A sostegno del proprio ricorso, il contribuente ha dedotto i seguenti motivi:
1. violazione e falsa applicazione del R.D. n. 215/1933 e della L.R. Calabria n. 11/2003, come modificata dalla L.R. n. 7/2023. Il ricorrente, sostiene che nessun contributo sia dovuto, in quanto l'immobile di sua proprietà è una civile abitazione (cat. A/3) situata in zona urbanizzata, che non trae alcun beneficio diretto e specifico dall'attività del Consorzio. A tal fine, invoca la L.R. n. 7/2023, qualificandola come legge di interpretazione autentica , pertanto, retroattiva, la quale esclude espressamente dal novero dei contribuenti i proprietari di immobili in aree urbanizzate che non ricevono un beneficio diretto e specifico.
2. Violazione dell'art. 7, della L. n. 212/2000 e dell'art. 3, della L. n. 241/1990, per difetto di motivazione.

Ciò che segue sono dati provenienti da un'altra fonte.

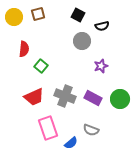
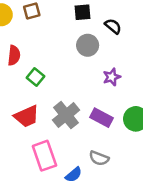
black square: (78, 15) -> (83, 12), turned -32
black semicircle: (102, 26) -> (113, 26), turned -128
gray cross: (65, 96) -> (66, 115), turned 30

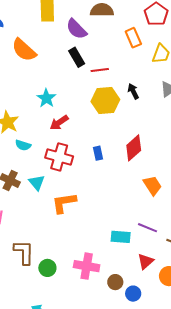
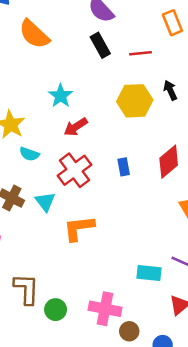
red line: (100, 70) -> (140, 53), moved
red cross: (59, 157) -> (74, 170), turned 36
brown circle: (115, 282) -> (129, 331), moved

L'atto impugnato non espliciterebbe i criteri di calcolo del contributo ,né le opere di bonifica da cui sarebbe derivato il presunto beneficio.
3. Insussistenza del presupposto impositivo. Si contesta la mancanza di prova, a carico dell'ente impositore, del vantaggio fondiario specifico e diretto che l'immobile del ricorrente avrebbe conseguito per effetto delle opere consortili, requisito indefettibile per l'imposizione del contributo.
Il ricorrente ha, altresì, formulato istanza di sospensione dell'efficacia esecutiva dell'atto impugnato ed ha concluso per l'annullamento dello stesso, con vittoria di spese da distrarsi in favore del procuratore antistatario.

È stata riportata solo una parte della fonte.